Na faculdade, aprendi sobre racismo nos cursos de antropologia. Na sociologia, descobri depois que saltavam este capítulo. Quando passei no concurso, e comecei a dar Introdução à Sociologia, fui o primeiro a não saltar o capítulo das relações raciais. Foi quando percebi que havia algo mais no afastamento do Zé Luís. As rodas de amizade, dinâmicas, não abriam espaço para ele. Eu, inconsciente e com muitos novos interesses, nunca parei para pensar como fui sendo afastado dele. Até o dia em que parei e pensei.
José Luís fez jornalismo e carreira como fotojornalista. Era apaixonado por automobilismo. Todos éramos. Brasília era um autódromo urbano quase sem lei, palco de pegas históricos e da icônica 1000 quilômetros de Brasília, circuito urbano de fama que atraiu os grandes pilotos da época, entre eles os irmãos Fittipaldi, Wilsinho e Emerson. De Brasília saíram, da nossa geração, dois pilotos também de fama internacional. Alex Dias Ribeiro e Nelson Piquet. Havia uma interseção entre nossa turma e a de Piquet. Zé Luiz acompanhou toda a carreira dele, desde aquele início, quando Piquet correu os 1000 quilômetros de Brasília no “Patinho Feio”, construído na garagem do Joca. Zé Luís fotografou Piquet, creio, em todos os circuitos em que ele correu, ao longo de toda a sua trajetória.
Minha experiência de amizade com o Zé Luís foi uma exceção naqueles sombrios anos 1960. Brasília criou, por um momento, a falsa impressão da igualdade.

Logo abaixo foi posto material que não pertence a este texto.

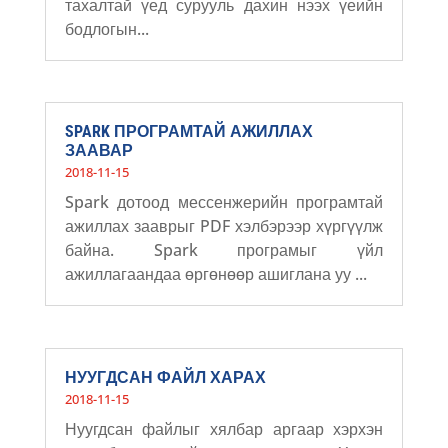
тахалтай үед сурууль дахин нээх үеийн
бодлогын...
SPARK ПРОГРАМТАЙ АЖИЛЛАХ
ЗААВАР
2018-11-15
Spark дотоод мессенжерийн програмтай
ажиллах зааврыг PDF хэлбэрээр хүргүүлж
байна. Spark програмыг үйл
ажиллагаандаа өргөнөөр ашиглана уу ...
НУУГДСАН ФАЙЛ ХАРАХ
2018-11-15
Нуугдсан файлыг хялбар аргаар хэрхэн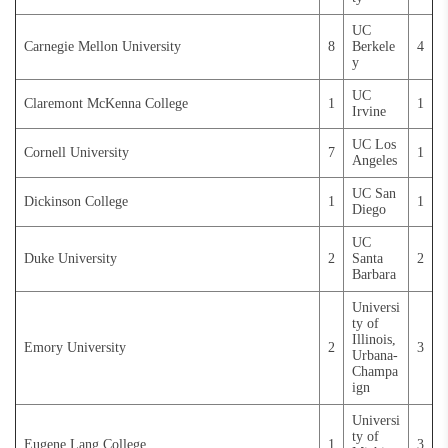
UC
Carnegie Mellon University
8
Berkele
4
y
UC
Claremont McKenna College
1
1
Irvine
UC Los
Cornell University
7
1
Angeles
UC San
Dickinson College
1
1
Diego
UC
Duke University
2
Santa
2
Barbara
Universi
ty of
Illinois,
Emory University
2
3
Urbana-
Champa
ign
Universi
ty of
Eugene Lang College
1
3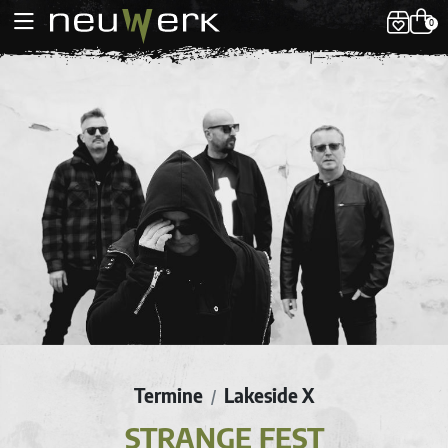
0
Termine
Lakeside X
/
STRANGE FEST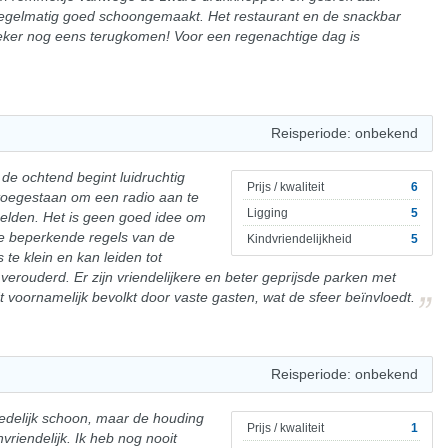
r regelmatig goed schoongemaakt. Het restaurant en de snackbar
zeker nog eens terugkomen! Voor een regenachtige dag is
Reisperiode: onbekend
 de ochtend begint luidruchtig
Prijs / kwaliteit
6
t toegestaan om een radio aan te
Ligging
5
gelden. Het is geen goed idee om
e beperkende regels van de
Kindvriendelijkheid
5
te klein en kan leiden tot
verouderd. Er zijn vriendelijkere en beter geprijsde parken met
t voornamelijk bevolkt door vaste gasten, wat de sfeer beïnvloedt.
Reisperiode: onbekend
edelijk schoon, maar de houding
Prijs / kwaliteit
1
riendelijk. Ik heb nog nooit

De qualquer modo, ela marcou a trajetória de todos nós. Daquele grupo, apenas uma de nossas amigas, foi racista e, no futuro, apoiaria Bolsonaro. São pessoas como ela que ainda carregam no presente este passado do qual precisamos nos livrar. Não, para apagá-lo da memória. Não podemos esquecer os horrores sobre os quais construímos nossa sociedade. Mas, para abandoná-lo como prática. Não podemos negar o que fomos e ainda somos, mas podemos nos recusar a continuarmos portadores desta isolação do outro.